Image.new(mode, size, color) => image

以指定的模式和大小创建一个新图像。大小以2元元组的形式给出。给colour赋单个值,表示要创建单波段图像,元组表示创建多波段图像(每个波段一个值)。如果忽略colour参数,图像将以黑色填充。如果colour设为None,图像不会被初始化。

open
Image.open(infile) => image

Image.open(infile, mode) => image

打开并识别给定图像文件。这是一个偷懒的操作;真正的图像数据只有到处理的时候才会被读入(调用load函数强制加载)。如果给出了模式(mode)参数,它必须设为“r”。

要打开图像,即可以使用字符串(表示文件名)也可以使用文件对象。对后一种情况,文件对象必须实现了read,seek,和 tell 方法,并以二进制模式打开。

blend
Image.blend(image1, image2, alpha) => image

通过使用alpha常量,在图像进行差值操作,创建新图像。两个图像必须具有相同的大小和模式。

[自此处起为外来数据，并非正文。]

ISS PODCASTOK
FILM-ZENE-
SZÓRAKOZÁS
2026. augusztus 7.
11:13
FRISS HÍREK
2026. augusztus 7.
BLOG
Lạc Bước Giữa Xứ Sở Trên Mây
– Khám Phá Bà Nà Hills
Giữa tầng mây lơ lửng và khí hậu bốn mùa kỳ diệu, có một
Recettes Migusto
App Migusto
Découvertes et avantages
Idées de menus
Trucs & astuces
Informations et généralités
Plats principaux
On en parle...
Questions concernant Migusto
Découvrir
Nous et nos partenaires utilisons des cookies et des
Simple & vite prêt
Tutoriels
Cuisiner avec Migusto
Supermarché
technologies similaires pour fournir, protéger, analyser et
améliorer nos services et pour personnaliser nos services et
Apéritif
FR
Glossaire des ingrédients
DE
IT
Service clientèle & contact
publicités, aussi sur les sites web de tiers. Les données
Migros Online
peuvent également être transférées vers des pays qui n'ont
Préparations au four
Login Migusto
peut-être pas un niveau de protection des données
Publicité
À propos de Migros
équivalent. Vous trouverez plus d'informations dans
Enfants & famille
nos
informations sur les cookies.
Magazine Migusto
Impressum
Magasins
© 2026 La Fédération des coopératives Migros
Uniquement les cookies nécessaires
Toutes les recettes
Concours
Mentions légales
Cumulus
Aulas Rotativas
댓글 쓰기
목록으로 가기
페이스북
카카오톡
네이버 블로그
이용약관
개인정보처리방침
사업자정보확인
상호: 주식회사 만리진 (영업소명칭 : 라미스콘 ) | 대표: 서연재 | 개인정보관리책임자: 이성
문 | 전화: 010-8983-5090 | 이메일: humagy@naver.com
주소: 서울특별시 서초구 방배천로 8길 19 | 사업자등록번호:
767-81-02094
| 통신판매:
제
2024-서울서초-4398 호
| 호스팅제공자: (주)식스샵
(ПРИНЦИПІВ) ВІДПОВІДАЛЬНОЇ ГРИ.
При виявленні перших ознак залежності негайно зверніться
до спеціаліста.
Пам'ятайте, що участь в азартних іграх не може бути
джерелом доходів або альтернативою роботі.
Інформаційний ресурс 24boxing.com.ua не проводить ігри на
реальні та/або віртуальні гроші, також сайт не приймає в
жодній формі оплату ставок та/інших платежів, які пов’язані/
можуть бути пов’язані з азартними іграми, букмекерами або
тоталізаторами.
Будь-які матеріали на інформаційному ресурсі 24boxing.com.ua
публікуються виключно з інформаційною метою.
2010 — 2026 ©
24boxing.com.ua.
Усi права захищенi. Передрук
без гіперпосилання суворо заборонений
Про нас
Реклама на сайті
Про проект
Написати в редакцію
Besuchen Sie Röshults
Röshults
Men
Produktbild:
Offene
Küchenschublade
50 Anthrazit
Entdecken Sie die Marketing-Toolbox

out = image1 * (1.0 - alpha) + image2 * alpha
(注:没有成功)
如果设置alpha为0.0,将返回第一个图像的拷贝。如果设置alpha为1.0,将返回第二个图像的拷贝。对alpha的值没有限制。必要的话,结果会被剪裁,以适合允许的输出范围。

composite
Image.composite(image1, image2, mask) => image

使用遮罩(mask)作为alpha,通过在两个图像之间进行插值来创建一个新图像。遮罩图像的模式可以是“1”,“L”,或者“RGBA”。所有的图像的大小必须有相同。

eval
Image.eval(image, function) => image

把函数(function)(应该接收一个参数)应用到所给图像的每一个像素。如果图像有多个波段,相同的函数会应用到每一个波段。注意,该函数对每一个可能的像素值只计算一次,所有不能使用随机组件(components)或者其它发生器(generators)。

frombuffer
Image.frombuffer(mode, size, data) => image

(PIL1.1.4添加)。使用标准的“raw”解码器,把来自字符串或者缓冲区(buffer)对象的图像数据创建为一个图像内存(image memory)。对于某些模式,图像内存会和原来的缓冲区共享内存(这意味着对原始缓冲区对象的修改会影响图像)。不是所有的模式都能共享内存;支持共享内存的模式包括:“L”,“RGBX”,“RGBA”和“CMYK”。对其其它模式,这个函数的作用与fromstring函数类似。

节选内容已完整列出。